Banel & Adama: Cannes Film Festival 2023 Review

Year: 2023

Runtime: 87 minutes

Writer/Director: Ramata-Toulaye Sy

Actors: Khady Mane, Mamadou Diallo, Binta Racine Sy, Moussa Sow

By Sarah Manvel

First-time director Ramata-Toulaye Sy has struck gold with her first feature, “Banel & Adama,” and has also made history as the first French woman (and only the second black woman; she is also Senegalese) to have her debut film be selected for the main competition at the Cannes Film Festival. The festival circuit is exactly the place for a movie set in remote Senegal, with dialogue entirely in Pulaar (a language spoken by less than five million people) and acted by local non-professionals to attract its deserved level of attention.
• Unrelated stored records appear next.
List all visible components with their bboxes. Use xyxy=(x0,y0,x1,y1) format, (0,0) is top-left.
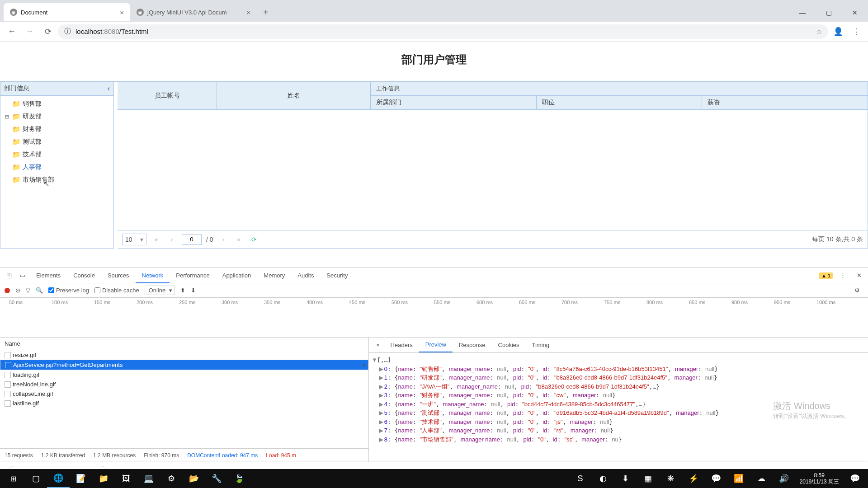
devtools-tab-security[interactable]: Security xyxy=(320,268,354,282)
minimize-button[interactable]: — xyxy=(789,4,816,22)
devtools-tab-sources[interactable]: Sources xyxy=(101,268,136,282)
tray-icon[interactable]: ▦ xyxy=(637,469,660,488)
request-row[interactable]: resize.gif xyxy=(0,350,368,360)
devtools-tab-application[interactable]: Application xyxy=(216,268,258,282)
tree-node-1[interactable]: 📁研发部 xyxy=(0,110,113,123)
tray-icon[interactable]: 🔊 xyxy=(773,469,795,488)
page-input[interactable] xyxy=(182,234,202,245)
page-total: / 0 xyxy=(206,236,213,243)
clear-button[interactable]: ⊘ xyxy=(15,287,20,294)
col-pos[interactable]: 职位 xyxy=(537,96,703,109)
inspect-icon[interactable]: ◰ xyxy=(3,269,15,282)
bookmark-icon[interactable]: ☆ xyxy=(816,28,822,36)
tray-icon[interactable]: 📶 xyxy=(727,469,750,488)
reload-button[interactable]: ⟳ xyxy=(40,23,56,40)
devtools-tab-performance[interactable]: Performance xyxy=(170,268,216,282)
next-page-button[interactable]: › xyxy=(218,234,229,245)
chrome-icon[interactable]: 🌐 xyxy=(47,469,70,488)
settings-icon[interactable]: ⋮ xyxy=(836,269,849,282)
collapse-icon[interactable]: ‹ xyxy=(108,84,110,93)
download-icon[interactable]: ⬇ xyxy=(191,287,196,294)
devtools-tab-audits[interactable]: Audits xyxy=(291,268,320,282)
tree-node-5[interactable]: 📁人事部 xyxy=(0,161,113,174)
tree-node-0[interactable]: 📁销售部 xyxy=(0,98,113,110)
col-empid[interactable]: 员工帐号 xyxy=(118,82,217,109)
back-button[interactable]: ← xyxy=(4,23,20,40)
col-dept[interactable]: 所属部门 xyxy=(371,96,537,109)
close-window-button[interactable]: ✕ xyxy=(842,4,868,22)
upload-icon[interactable]: ⬆ xyxy=(180,287,185,294)
menu-icon[interactable]: ⋮ xyxy=(848,23,864,40)
taskbar[interactable]: ⊞ ▢ 🌐 📝 📁 🖼 💻 ⚙ 📂 🔧 🍃 S ◐ ⬇ ▦ ❋ ⚡ 💬 📶 ☁ … xyxy=(0,469,868,488)
json-preview[interactable]: ▼[,…] ▶0: {name: "销售部", manager_name: nu… xyxy=(369,353,868,462)
tree-node-3[interactable]: 📁测试部 xyxy=(0,136,113,148)
col-name[interactable]: 姓名 xyxy=(217,82,371,109)
request-row[interactable]: treeNodeLine.gif xyxy=(0,380,368,389)
tree-node-2[interactable]: 📁财务部 xyxy=(0,123,113,136)
tray-icon[interactable]: ◐ xyxy=(592,469,614,488)
start-button[interactable]: ⊞ xyxy=(2,469,24,488)
detail-tab-preview[interactable]: Preview xyxy=(419,338,453,352)
tray-icon[interactable]: 💬 xyxy=(705,469,727,488)
devtools-tab-console[interactable]: Console xyxy=(67,268,101,282)
detail-tab-timing[interactable]: Timing xyxy=(526,338,556,352)
app-icon[interactable]: 📂 xyxy=(183,469,205,488)
first-page-button[interactable]: « xyxy=(151,234,162,245)
last-page-button[interactable]: » xyxy=(233,234,244,245)
tab-document[interactable]: ◉ Document × xyxy=(4,3,130,21)
prev-page-button[interactable]: ‹ xyxy=(166,234,177,245)
task-view-icon[interactable]: ▢ xyxy=(24,469,47,488)
network-settings-icon[interactable]: ⚙ xyxy=(851,284,863,297)
url-field[interactable]: ⓘ localhost:8080/Test.html ☆ xyxy=(58,24,828,39)
close-detail-icon[interactable]: × xyxy=(372,342,384,348)
refresh-button[interactable]: ⟳ xyxy=(249,234,259,245)
new-tab-button[interactable]: + xyxy=(259,5,273,19)
preserve-log-checkbox[interactable]: Preserve log xyxy=(48,287,89,294)
tree-node-6[interactable]: 📁市场销售部 xyxy=(0,174,113,186)
search-icon[interactable]: 🔍 xyxy=(36,287,43,294)
disable-cache-checkbox[interactable]: Disable cache xyxy=(94,287,139,294)
app-icon[interactable]: 💻 xyxy=(137,469,160,488)
close-icon[interactable]: × xyxy=(246,9,250,16)
app-icon[interactable]: 🍃 xyxy=(228,469,250,488)
device-icon[interactable]: ▭ xyxy=(16,269,29,282)
tray-icon[interactable]: ⬇ xyxy=(614,469,637,488)
devtools-tab-network[interactable]: Network xyxy=(136,268,170,283)
tray-icon[interactable]: S xyxy=(569,469,592,488)
maximize-button[interactable]: ▢ xyxy=(816,4,842,22)
clock[interactable]: 8:59 2019/11/13 周三 xyxy=(795,472,844,485)
tray-icon[interactable]: ❋ xyxy=(660,469,682,488)
name-column-header[interactable]: Name xyxy=(0,338,368,350)
page-size-select[interactable]: 10▾ xyxy=(122,234,146,245)
app-icon[interactable]: ⚙ xyxy=(160,469,183,488)
tree-node-4[interactable]: 📁技术部 xyxy=(0,148,113,161)
request-row[interactable]: lastline.gif xyxy=(0,399,368,408)
record-button[interactable] xyxy=(5,288,10,293)
forward-button[interactable]: → xyxy=(22,23,38,40)
tray-icon[interactable]: ☁ xyxy=(750,469,773,488)
app-icon[interactable]: 📁 xyxy=(92,469,115,488)
app-icon[interactable]: 📝 xyxy=(70,469,92,488)
request-row[interactable]: loading.gif xyxy=(0,370,368,380)
network-timeline[interactable]: 50 ms100 ms150 ms200 ms250 ms300 ms350 m… xyxy=(0,298,868,338)
detail-tab-response[interactable]: Response xyxy=(453,338,492,352)
tray-icon[interactable]: ⚡ xyxy=(682,469,705,488)
throttling-select[interactable]: Online xyxy=(145,286,175,295)
close-icon[interactable]: × xyxy=(120,9,124,16)
tab-jquery-miniui[interactable]: ◉ jQuery MiniUI V3.0 Api Docum × xyxy=(130,3,257,21)
detail-tab-cookies[interactable]: Cookies xyxy=(492,338,526,352)
app-icon[interactable]: 🔧 xyxy=(205,469,228,488)
profile-icon[interactable]: 👤 xyxy=(830,23,846,40)
request-row[interactable]: collapseLine.gif xyxy=(0,389,368,399)
app-icon[interactable]: 🖼 xyxy=(115,469,137,488)
request-row[interactable]: AjaxService.jsp?method=GetDepartments xyxy=(0,360,368,370)
notifications-icon[interactable]: 💬 xyxy=(844,469,866,488)
devtools-close-icon[interactable]: ✕ xyxy=(853,269,865,282)
col-salary[interactable]: 薪资 xyxy=(702,96,868,109)
warning-badge[interactable]: ▲ 1 xyxy=(819,272,833,279)
devtools-tab-elements[interactable]: Elements xyxy=(30,268,67,282)
filter-icon[interactable]: ▽ xyxy=(26,287,30,294)
devtools-tab-memory[interactable]: Memory xyxy=(257,268,291,282)
request-list[interactable]: resize.gifAjaxService.jsp?method=GetDepa… xyxy=(0,350,368,448)
detail-tab-headers[interactable]: Headers xyxy=(384,338,419,352)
And the attention is very well deserved in this case, because it’s unusual to see a movie marry its local problems to such unbelievably gorgeous visuals that the universal themes cannot be ignored.

Adama (Mamadou Diallo) is the son of the late local chief, whose older brother Yero was destined to be the heir until his accidental death a year previously. (The lack of obvious technology such as mobile phones keeps the precise timings of when this is set deliberately vague.) The heir’s second wife, Banel (Khady Mane), was left a very young widow, so out of duty Adama had to marry her. But theirs is a true love match, albeit one only possible because of Yero’s death, and the rest of their little village hardly matters to them. They are living unhappily with Adama’s mother (Binta Racine Sy), who simply doesn’t understand why Adama refuses to become the new chief, as is his birthright. But Adama only wants to make Banel happy, and Banel only wants to be with Adama. They have plans to take over a house outside town that was buried in a sandstorm – and that means completely buried, over the roof – and they often spend their evenings digging and plotting their future happiness alone together. Otherwise Adama herds the cows, but Banel is often made to stay back to do women’s work, which bores her, and coming under pressure to have a baby, the absolute last thing she wants. She’s also very good with her slingshot, and killing birds and lizards is a great way to vent her annoyance.

However the rains don’t come and the cows are beginning to die, and the village elders can see only one reason for this: Adama’s refusal to become the new chief which is, of course, Banel’s fault. Under this pressure, and in watching the animals he so cares for die under the baking sun, Adama starts to wonder. It would certainly please his mother and the entire rest of the village if he did what they wanted. Banel doesn’t care, and that conflict is what drives this unusually beautiful film. Cinematographer Amine Berrada does exceptional work with sunlight and shadow – just look at the scene where Banel leans against the tree, and the curve of the shadows mirror the curves on her face. Or the image from the poster – a shot of Banel walking around a tree at sunset as she chants her husband’s name like the starry-eyed teenager she still is. Or the crane shots, which observe dead cattle or miserable women in silence, as we consider what it must be like to live under such constraints. 

Moussa Sow as Racine, the local teacher and Banel’s twin brother, offers hints of what the world might have in store, but the repeated shots of young students chanting the Koran (which Banel also has memorised) are a little much. There is also a little too much consideration; the stately pace is in big contrast to the passion of Adama and Banel’s feelings and to the pressure they are under. A little more melodrama before the big plot twist might have been appropriate. Ms Mane’s sulky petulance is unusual to see in an adult, and her willingness to harm others is somewhat shocking – when she kills the bird, there was an audible gasp of shock – but she’s not doing anything men don’t do. On the other hand, small villages keep their identity through ruthless conformity, and in that regard neither Adama nor Banel are special. The question is whether Banel will figure out how to be both true to herself and to her love. It’s an imperfect film, but an especially beautiful one, and deserves its moment on the world’s biggest film stage.